By Marjorie Nesin
---- — Cape Ann Farmers Market will usher in the start of summer just a day before the solstice when it opens Thursday for its seventh year.
The market, which will host even more vendors this year than last, will occupy Stage Fort Park every Thursday through Oct. 10 between 3 and 6:30 p.m., with farmers, cheese makers, other local food producers and a few crafters manning tents and carts, according to organizer Nicole Bogin.
“It’s definitely bigger, our biggest market yet,” Bogin said. “Our focus is on food, nutrition, fitness, education and conservation, but we also do have some crafters.”
The market began with seven vendors seven years ago, grew to 15 when based at Harbor Loop, and then three years ago, a big move to Stage Fort Park expanded the entire market.
This year will see up to 59 vendors at the park on Thursdays, with some of the vendors only setting up every other week or once a month, and others coming each Thursday. Fifteen of those vendors are new this year.
Vendors at the market are all based within a 100-mile radius of Gloucester.
The market’s offerings include smoked and cured fish, a local seafood stand, Lebanese breads, cheeses, wines, micro greens, and dehydrated vegetables, to name some of the newcomers. These vendors will sell alongside with the farmers, the kids tent and the local musicians that customers have grown to expect.
“Now that we’re at Stage Fort Park and we’re really nice and established, we’re really starting to see the audience broadening,” Bogin said.
With the sprouting of more vendors and the location change, said Bogin, the farmers market began seeing more tourists plan a visit to the market into their Cape Ann vacations, but also observed Cape Ann residents becoming regulars.
“We’ve grown in terms of our customer base in Gloucester and it’s not just the diehard foodies anymore, but people who are interested in having broader access to local foods and more choices,” Bogin said.
The Cape Ann Farmers Market accepts EBT, SNAP, WIC and senior farmers market coupons.

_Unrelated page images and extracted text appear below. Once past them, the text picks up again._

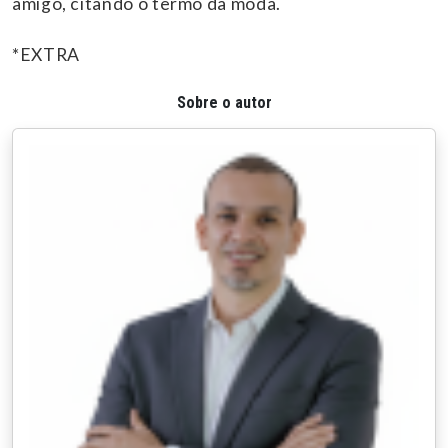
amigo, citando o termo da moda.
*EXTRA
Sobre o autor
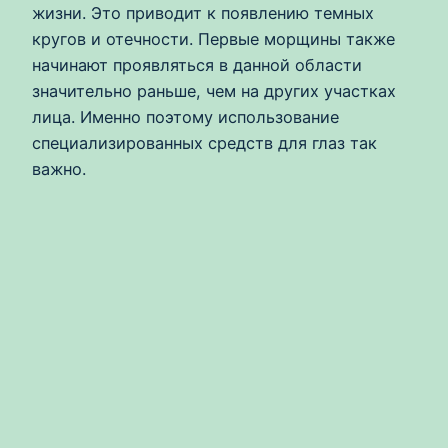
жизни. Это приводит к появлению темных
кругов и отечности. Первые морщины также
начинают проявляться в данной области
значительно раньше, чем на других участках
лица. Именно поэтому использование
специализированных средств для глаз так
важно.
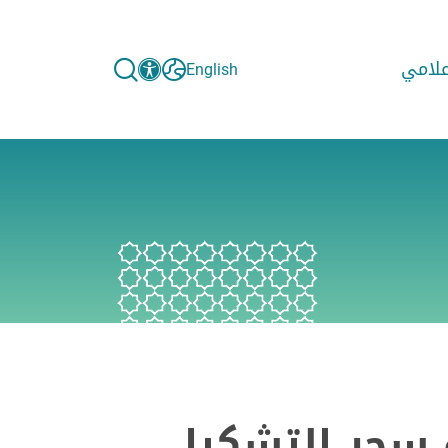
إعلامي
English
سحر التشكيل ..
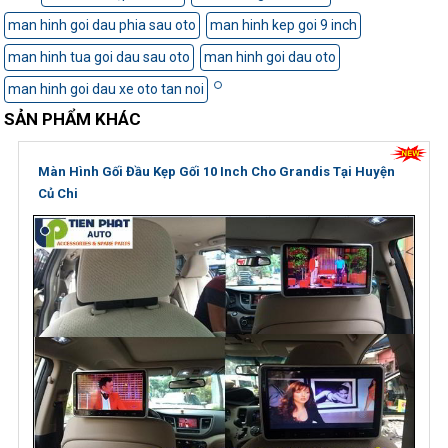
man hinh goi dau phia sau oto
man hinh kep goi 9 inch
man hinh tua goi dau sau oto
man hinh goi dau oto
man hinh goi dau xe oto tan noi
SẢN PHẨM KHÁC
Màn Hình Gối Đầu Kẹp Gối 10 Inch Cho Grandis Tại Huyện
Củ Chi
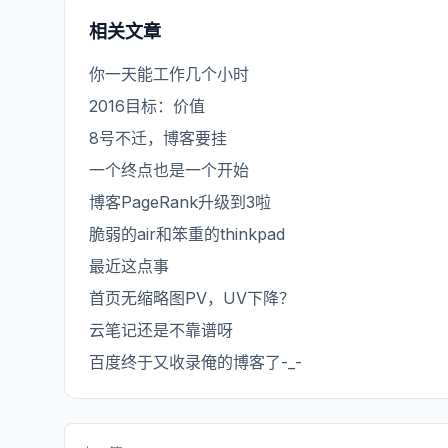
相关文章
你一天能工作几个小时
2016目标：价值
8号不迁，博客要挂
一个终点也是一个开始
博客PageRank升级到3啦
脆弱的air和笨重的thinkpad
最近这点事
首页无缩略图PV，UV下降？
云笔记还是不靠谱呀
百度终于又收录俺的博客了-_-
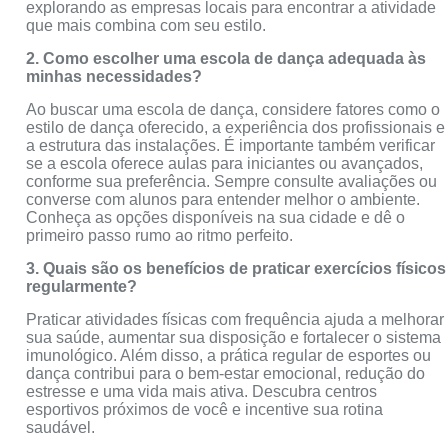
explorando as empresas locais para encontrar a atividade
que mais combina com seu estilo.
2. Como escolher uma escola de dança adequada às
minhas necessidades?
Ao buscar uma escola de dança, considere fatores como o
estilo de dança oferecido, a experiência dos profissionais e
a estrutura das instalações. É importante também verificar
se a escola oferece aulas para iniciantes ou avançados,
conforme sua preferência. Sempre consulte avaliações ou
converse com alunos para entender melhor o ambiente.
Conheça as opções disponíveis na sua cidade e dê o
primeiro passo rumo ao ritmo perfeito.
3. Quais são os benefícios de praticar exercícios físicos
regularmente?
Praticar atividades físicas com frequência ajuda a melhorar
sua saúde, aumentar sua disposição e fortalecer o sistema
imunológico. Além disso, a prática regular de esportes ou
dança contribui para o bem-estar emocional, redução do
estresse e uma vida mais ativa. Descubra centros
esportivos próximos de você e incentive sua rotina
saudável.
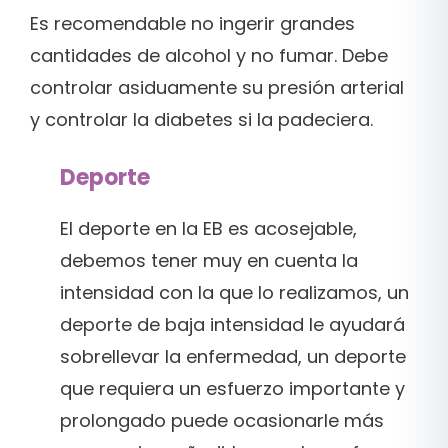
Es recomendable no ingerir grandes
cantidades de alcohol y no fumar. Debe
controlar asiduamente su presión arterial
y controlar la diabetes si la padeciera.
Deporte
El deporte en la EB es acosejable,
debemos tener muy en cuenta la
intensidad con la que lo realizamos, un
deporte de baja intensidad le ayudará
sobrellevar la enfermedad, un deporte
que requiera un esfuerzo importante y
prolongado puede ocasionarle más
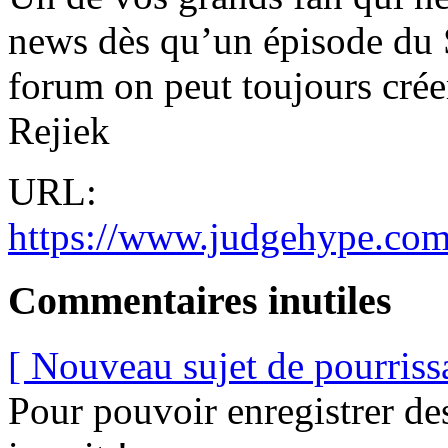
news dès qu’un épisode du S
forum on peut toujours créer
Rejiek
URL:
https://www.judgehype.com
Commentaires inutiles
[ Nouveau sujet de pourriss
Pour pouvoir enregistrer de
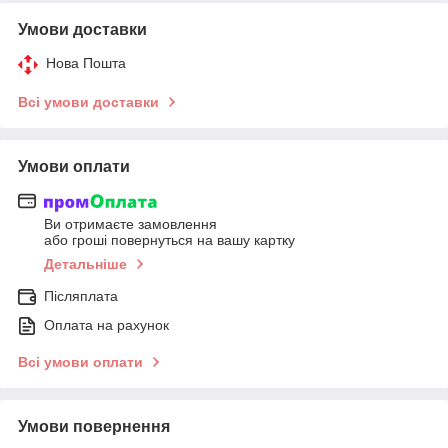
Умови доставки
Нова Пошта
Всі умови доставки
Умови оплати
Ви отримаєте замовлення
або гроші повернуться на вашу картку
Детальніше
Післяплата
Оплата на рахунок
Всі умови оплати
Умови повернення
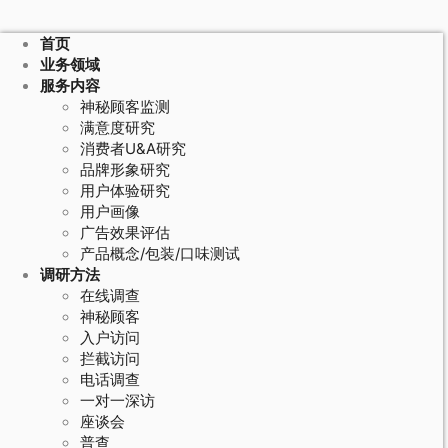
首页
业务领域
服务内容
神秘顾客监测
满意度研究
消费者U&A研究
品牌形象研究
用户体验研究
用户画像
广告效果评估
产品概念/包装/口味测试
调研方法
在线调查
神秘顾客
入户访问
拦截访问
电话调查
一对一深访
座谈会
普查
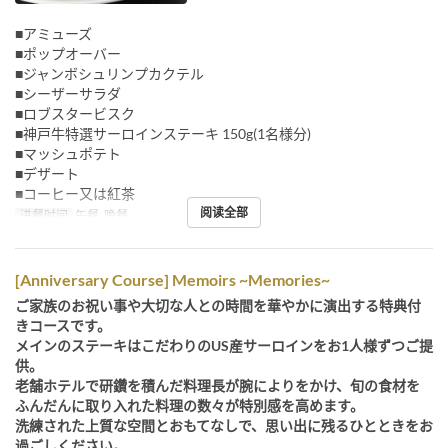
■アミューズ
■ポップオーバー
■ジャンボシュリンプカクテル
■シーザーサラダ
■ロブスタービスク
■神戸牛特選サーロインステーキ 150g(1名様分)
■マッシュポテト
■デザート
■コーヒー又は紅茶
阅读全部
进餐时间
午餐, 晚餐
[Anniversary Course] Memoirs ~Memories~
ご家族のお祝い事や大切な人との時間を華やかに演出する特典付
きコースです。
メインのステーキはこだわりのUS産サーロインをお1人様ずつご提
供。
老舗ホテルで研鑽を積んだ料理長が腕によりをかけ、旬の食材を
ふんだんに取り入れた料理の数々が特別感を高めます。
洗練された上質な空間とおもてなしで、思い出に残るひとときをお
過ごしください。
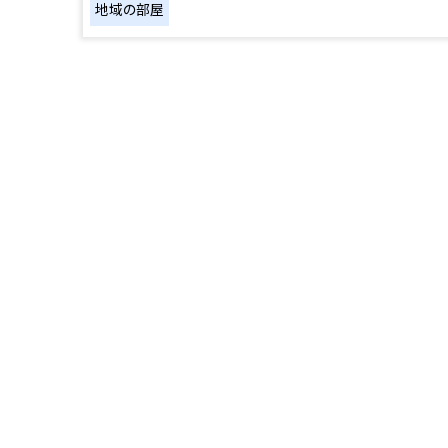
地域の部屋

While the majority of vendors sell from home or work from their farms and “very few” have actual storefronts, Bogin said, some do set up shops at other markets across the state and New England.
With farmers markets sprouting up in Rockport and Essex this weekend, Bogin said she is pleased to see the popularity and increased availability of locally grown foods.
“We’re all here to support each other. The more farmers markets the better, the more access to local foods the better,” Bogin said.
And that sense of camaraderie exists within the Cape Ann Farmers Market, too. Though the market hosts at least three farmers as vendors, Alprilla Farm vendor Noah Kellerman said everyone helps each other out.
“We’re a pretty friendly bunch. Even though we are sometimes in competition with one another, it’s a pretty cooperative atmosphere,” Kellerman said.
If Kellerman sells all of his radishes, for example, he will send customers over to another of the farmers’ stands for those.
Kellerman likes to pop over to the A&J Bakers stand, as the bakers out of Salem sell tasty sticky buns and fresh bread.
And, there is more than one stand to visit to buy spread for a bread, but Jack Arlon Foods joins the circuit of vendors this year with various flavors of jam and jelly. Kate Esty, the chef turned jam maker, sells her jams and jellies — including tomato chutney, habanero marmalade and blueberry relish — out of some of Cape Ann’s stores, and will work a stand at the market every other Thursday.
Kellerman’s Alprilla Farm first set up its stand at Cape Ann Farmers Market in 2009, then took a year off, but has been back every year since the 2011 season.
“It’s fun to just see so many people excited about good food,” Kellerman said. “We see lots of neighbors and friends, and make new friends.”